I would like to refer you to the official Tensorflow Object Detection API: https://github.com/tensorflow/models/tree/master/object_detection All you need to do is add the os.environ['CUDA_VISIBLE_DEVICES'] = '' line to run on CPU with this framework
@louisquinn, thank you for your quick reply. But i want to know which file i should add the os.environ['CUDA_VISIBLE_DEVICES'] = '' line to run on CPU with the framework you suggest. train.py and eval.py files ?
For the official framework: If you installed Tensorflow without GPU support and you don't have a GPU, it will automatically process on the CPU.
If you have a GPU and installed with GPU support you will have to add the os.environ line.

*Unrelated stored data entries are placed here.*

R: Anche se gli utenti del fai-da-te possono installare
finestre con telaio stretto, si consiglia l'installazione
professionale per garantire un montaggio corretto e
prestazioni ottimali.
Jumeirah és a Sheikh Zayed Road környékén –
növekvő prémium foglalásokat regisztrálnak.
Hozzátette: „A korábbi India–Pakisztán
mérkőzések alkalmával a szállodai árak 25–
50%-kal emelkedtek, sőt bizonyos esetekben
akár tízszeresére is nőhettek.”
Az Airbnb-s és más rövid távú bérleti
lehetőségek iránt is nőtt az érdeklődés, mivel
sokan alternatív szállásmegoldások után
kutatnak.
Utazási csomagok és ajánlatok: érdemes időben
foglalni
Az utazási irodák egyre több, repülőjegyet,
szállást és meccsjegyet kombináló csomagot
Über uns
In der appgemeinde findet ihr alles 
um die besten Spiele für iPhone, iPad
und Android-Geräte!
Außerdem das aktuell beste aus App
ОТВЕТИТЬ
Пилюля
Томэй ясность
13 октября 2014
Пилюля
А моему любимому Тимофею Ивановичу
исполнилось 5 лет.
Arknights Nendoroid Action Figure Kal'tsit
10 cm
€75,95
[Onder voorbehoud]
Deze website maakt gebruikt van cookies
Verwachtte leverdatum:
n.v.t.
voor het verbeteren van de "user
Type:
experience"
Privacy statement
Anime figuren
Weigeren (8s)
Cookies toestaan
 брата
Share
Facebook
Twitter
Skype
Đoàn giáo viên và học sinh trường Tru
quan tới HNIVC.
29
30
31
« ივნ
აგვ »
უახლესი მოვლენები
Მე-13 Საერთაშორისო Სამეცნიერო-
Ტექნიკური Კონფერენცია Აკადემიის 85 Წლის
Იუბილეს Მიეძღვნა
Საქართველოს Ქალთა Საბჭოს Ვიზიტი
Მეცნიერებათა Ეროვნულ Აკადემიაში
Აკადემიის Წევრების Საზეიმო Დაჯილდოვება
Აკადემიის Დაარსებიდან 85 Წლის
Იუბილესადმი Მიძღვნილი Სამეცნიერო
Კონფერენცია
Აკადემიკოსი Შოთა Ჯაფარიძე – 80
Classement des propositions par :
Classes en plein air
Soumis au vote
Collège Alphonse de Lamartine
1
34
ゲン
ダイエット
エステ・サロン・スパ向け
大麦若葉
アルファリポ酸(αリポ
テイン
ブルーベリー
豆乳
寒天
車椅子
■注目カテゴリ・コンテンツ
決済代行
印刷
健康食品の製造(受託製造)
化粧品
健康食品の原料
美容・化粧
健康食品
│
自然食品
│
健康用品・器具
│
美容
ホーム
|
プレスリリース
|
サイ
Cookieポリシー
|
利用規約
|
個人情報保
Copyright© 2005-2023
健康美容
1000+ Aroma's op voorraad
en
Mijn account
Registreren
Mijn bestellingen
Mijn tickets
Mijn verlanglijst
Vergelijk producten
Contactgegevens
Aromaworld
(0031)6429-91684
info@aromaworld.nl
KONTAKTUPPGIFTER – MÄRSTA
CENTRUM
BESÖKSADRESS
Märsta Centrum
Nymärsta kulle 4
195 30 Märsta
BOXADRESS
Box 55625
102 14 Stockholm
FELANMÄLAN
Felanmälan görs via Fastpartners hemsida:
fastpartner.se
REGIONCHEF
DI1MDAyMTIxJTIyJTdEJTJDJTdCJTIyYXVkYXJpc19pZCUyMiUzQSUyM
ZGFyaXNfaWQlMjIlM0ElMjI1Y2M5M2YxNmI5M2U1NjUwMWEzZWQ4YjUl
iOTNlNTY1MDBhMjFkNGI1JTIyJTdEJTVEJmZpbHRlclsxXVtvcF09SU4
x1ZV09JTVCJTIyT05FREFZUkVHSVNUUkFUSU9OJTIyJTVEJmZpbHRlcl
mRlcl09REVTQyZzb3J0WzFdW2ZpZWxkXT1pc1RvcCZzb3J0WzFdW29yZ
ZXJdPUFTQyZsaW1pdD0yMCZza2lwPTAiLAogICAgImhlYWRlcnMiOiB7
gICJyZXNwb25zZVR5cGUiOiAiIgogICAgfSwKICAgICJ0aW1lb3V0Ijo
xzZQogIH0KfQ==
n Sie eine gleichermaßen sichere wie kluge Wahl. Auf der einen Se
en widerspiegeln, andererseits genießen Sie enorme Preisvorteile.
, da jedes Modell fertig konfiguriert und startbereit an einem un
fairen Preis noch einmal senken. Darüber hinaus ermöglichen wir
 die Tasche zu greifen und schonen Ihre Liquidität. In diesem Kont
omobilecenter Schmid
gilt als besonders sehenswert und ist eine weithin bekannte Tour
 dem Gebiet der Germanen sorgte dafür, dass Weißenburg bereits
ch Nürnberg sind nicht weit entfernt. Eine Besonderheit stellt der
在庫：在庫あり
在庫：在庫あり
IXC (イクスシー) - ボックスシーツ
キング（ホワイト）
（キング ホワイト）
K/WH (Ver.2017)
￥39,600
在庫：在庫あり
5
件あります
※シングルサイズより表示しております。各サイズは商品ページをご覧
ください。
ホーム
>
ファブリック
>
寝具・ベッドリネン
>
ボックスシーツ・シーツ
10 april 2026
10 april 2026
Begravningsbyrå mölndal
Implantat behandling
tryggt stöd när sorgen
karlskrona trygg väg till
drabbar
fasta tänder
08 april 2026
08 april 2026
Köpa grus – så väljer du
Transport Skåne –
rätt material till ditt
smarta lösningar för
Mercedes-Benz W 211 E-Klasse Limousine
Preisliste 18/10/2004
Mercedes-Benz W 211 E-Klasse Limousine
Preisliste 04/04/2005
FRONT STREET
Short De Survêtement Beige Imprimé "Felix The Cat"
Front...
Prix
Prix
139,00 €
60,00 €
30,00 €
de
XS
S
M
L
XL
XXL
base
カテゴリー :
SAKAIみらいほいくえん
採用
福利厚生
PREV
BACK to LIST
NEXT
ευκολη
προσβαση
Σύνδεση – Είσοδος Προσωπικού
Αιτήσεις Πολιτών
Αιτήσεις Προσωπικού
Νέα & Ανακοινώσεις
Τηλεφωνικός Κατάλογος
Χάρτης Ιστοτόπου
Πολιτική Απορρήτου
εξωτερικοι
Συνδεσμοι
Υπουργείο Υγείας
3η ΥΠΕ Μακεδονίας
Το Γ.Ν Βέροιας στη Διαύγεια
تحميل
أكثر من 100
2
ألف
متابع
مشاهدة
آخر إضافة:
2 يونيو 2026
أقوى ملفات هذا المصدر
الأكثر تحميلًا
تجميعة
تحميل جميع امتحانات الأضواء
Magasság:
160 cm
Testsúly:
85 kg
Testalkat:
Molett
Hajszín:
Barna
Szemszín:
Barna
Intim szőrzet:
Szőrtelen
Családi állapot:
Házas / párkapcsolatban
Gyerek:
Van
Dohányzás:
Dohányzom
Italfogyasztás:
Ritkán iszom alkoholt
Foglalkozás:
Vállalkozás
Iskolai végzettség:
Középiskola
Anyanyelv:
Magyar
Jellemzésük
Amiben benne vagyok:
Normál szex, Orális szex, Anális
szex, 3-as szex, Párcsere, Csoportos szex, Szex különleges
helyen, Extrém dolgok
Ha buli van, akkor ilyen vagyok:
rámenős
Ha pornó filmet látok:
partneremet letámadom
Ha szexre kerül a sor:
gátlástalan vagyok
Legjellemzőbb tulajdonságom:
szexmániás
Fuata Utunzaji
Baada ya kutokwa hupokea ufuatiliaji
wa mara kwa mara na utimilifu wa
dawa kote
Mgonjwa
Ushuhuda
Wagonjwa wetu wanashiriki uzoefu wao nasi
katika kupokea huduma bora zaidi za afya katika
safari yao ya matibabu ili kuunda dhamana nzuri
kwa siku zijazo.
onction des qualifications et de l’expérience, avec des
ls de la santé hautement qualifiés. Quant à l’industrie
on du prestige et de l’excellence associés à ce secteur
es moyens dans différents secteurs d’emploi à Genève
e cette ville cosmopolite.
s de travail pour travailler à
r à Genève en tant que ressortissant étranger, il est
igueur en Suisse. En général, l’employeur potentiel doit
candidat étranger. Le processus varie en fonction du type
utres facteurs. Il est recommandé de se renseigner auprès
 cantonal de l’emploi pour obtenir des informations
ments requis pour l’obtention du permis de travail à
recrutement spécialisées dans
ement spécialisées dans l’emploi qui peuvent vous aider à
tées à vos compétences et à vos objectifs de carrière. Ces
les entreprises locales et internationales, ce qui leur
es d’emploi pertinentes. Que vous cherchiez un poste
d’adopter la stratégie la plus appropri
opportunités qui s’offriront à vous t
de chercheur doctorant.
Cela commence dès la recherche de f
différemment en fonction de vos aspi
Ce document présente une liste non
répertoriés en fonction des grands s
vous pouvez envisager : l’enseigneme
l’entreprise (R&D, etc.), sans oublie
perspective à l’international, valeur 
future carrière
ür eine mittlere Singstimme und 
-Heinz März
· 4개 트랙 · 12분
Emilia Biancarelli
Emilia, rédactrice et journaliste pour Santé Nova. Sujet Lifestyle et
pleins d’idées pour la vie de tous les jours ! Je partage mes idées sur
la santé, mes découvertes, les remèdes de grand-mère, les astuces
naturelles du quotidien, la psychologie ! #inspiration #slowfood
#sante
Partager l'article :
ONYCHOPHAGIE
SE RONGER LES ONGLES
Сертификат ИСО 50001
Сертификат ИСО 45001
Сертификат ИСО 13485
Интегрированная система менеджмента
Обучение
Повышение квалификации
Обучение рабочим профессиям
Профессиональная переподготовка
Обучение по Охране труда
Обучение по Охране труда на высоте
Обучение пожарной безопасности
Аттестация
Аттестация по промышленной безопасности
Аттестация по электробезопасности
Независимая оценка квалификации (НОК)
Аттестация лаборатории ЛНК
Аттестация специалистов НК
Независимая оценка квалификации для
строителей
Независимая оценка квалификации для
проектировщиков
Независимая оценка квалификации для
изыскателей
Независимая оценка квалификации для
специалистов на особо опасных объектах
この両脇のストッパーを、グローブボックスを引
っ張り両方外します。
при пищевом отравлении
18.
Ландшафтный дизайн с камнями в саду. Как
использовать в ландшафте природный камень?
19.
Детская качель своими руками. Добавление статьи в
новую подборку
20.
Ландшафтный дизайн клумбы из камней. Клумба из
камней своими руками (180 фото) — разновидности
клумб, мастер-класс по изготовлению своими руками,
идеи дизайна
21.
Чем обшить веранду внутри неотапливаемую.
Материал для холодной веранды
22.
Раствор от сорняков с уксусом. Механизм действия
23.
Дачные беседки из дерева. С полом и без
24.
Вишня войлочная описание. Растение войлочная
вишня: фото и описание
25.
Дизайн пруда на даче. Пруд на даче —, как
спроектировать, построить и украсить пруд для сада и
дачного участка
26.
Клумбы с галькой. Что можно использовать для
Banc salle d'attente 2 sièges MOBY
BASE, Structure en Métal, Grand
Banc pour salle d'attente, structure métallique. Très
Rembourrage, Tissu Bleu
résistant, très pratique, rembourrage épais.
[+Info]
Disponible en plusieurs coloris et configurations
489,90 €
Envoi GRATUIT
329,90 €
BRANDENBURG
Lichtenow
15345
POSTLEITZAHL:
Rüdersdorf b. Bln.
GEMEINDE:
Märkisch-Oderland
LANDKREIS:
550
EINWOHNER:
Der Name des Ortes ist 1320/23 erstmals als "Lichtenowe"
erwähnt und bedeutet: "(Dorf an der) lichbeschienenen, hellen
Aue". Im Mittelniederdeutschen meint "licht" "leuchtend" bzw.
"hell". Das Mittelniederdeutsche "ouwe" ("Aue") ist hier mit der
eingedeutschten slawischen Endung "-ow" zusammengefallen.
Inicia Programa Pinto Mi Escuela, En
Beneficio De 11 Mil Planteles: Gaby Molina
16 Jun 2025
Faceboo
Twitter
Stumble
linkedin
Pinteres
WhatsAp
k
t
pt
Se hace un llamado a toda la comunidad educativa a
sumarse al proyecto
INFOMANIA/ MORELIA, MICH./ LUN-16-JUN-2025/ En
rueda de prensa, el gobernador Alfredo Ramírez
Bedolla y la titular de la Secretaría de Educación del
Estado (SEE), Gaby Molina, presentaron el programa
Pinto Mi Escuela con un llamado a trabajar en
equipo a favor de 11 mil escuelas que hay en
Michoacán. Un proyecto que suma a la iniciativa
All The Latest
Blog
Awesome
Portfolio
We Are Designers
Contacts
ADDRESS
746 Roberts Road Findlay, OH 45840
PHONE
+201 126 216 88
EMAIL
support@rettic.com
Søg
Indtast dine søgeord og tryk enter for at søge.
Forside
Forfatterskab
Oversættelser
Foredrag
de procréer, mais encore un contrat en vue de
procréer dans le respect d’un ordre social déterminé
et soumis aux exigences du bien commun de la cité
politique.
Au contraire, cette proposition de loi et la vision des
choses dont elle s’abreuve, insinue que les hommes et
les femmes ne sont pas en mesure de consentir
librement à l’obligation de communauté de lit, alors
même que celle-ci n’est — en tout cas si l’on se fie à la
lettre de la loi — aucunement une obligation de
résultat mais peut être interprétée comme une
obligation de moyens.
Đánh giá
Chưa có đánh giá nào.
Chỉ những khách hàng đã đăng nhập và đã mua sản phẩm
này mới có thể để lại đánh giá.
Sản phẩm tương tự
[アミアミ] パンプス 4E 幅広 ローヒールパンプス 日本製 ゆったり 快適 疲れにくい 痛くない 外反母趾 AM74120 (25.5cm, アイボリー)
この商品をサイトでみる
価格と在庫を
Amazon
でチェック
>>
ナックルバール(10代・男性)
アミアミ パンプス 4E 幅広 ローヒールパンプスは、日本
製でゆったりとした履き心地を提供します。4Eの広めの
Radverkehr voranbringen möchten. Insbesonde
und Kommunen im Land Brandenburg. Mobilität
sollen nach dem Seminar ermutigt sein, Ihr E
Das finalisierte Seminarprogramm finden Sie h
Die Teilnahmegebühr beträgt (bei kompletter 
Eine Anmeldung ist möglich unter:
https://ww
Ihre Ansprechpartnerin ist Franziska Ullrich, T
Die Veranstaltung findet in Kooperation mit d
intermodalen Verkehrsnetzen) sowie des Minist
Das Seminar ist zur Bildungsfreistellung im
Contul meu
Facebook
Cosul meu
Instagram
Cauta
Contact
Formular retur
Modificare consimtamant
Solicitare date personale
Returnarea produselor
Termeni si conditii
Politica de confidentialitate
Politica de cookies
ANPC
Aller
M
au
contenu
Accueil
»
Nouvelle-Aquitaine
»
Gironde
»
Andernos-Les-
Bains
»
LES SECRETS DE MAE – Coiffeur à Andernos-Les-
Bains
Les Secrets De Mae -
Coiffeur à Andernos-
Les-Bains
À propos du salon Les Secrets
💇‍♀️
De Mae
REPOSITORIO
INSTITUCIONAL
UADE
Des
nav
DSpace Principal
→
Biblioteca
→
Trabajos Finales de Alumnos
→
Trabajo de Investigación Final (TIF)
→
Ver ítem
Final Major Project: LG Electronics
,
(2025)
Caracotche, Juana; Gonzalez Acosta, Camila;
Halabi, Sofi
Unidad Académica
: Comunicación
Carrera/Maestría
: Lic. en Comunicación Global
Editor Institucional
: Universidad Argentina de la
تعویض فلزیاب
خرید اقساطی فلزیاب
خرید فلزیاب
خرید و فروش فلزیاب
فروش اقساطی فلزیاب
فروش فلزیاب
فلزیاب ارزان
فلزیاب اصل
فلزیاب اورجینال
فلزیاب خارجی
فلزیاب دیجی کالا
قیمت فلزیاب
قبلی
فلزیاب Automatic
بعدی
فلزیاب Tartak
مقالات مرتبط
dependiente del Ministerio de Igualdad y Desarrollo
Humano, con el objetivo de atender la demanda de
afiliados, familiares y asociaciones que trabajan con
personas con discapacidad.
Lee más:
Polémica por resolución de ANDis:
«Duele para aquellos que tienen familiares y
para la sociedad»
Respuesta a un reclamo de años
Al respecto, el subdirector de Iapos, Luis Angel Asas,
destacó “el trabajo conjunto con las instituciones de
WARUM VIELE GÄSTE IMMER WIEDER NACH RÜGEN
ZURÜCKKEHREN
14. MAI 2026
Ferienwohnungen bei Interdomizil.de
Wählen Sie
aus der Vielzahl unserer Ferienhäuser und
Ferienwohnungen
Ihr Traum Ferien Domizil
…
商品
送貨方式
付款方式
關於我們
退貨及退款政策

If you add the os.environ line it should be defined at any point before you define your tf.Session
@louisquinn, Now i understand. I do not need add the line to files. Because i installed Tensorflow without GPU support. Thank you for your patience. Now i am trying to run locally step by step. When i encounter problem, may be i need your help again. And thank you again.
@liuqi05 No worries! I recommend starting with one of the pre-trained models to learn how the framework works. You can email me direct at louisquinn.contact@gmail.com
@louisquinn, Thank you very much. I will send mail to you.
Hi all, I want know if the anaconda3 and python3.6 can be run the project? In my environment the error log report as below: ModuleNotFoundError: No module named 'easydict' (tensorflow) dongdong@ubuntu:~/ai/tensorflow/Faster-RCNN_TF$ conda install -c https://conda.anaconda.org/auto easydict Fetching package metadata ............. Solving package specifications: .
UnsatisfiableError: The following specifications were found to be in conflict:
Thanks!
@louisquinn Hi , I want know if the anaconda3 and python3.6 can be run the project? In my environment the error log report as below: ModuleNotFoundError: No module named 'easydict' (tensorflow) dongdong@ubuntu:~/ai/tensorflow/Faster-RCNN_TF$ conda install -c https://conda.anaconda.org/auto easydict Fetching package metadata ............. Solving package specifications: .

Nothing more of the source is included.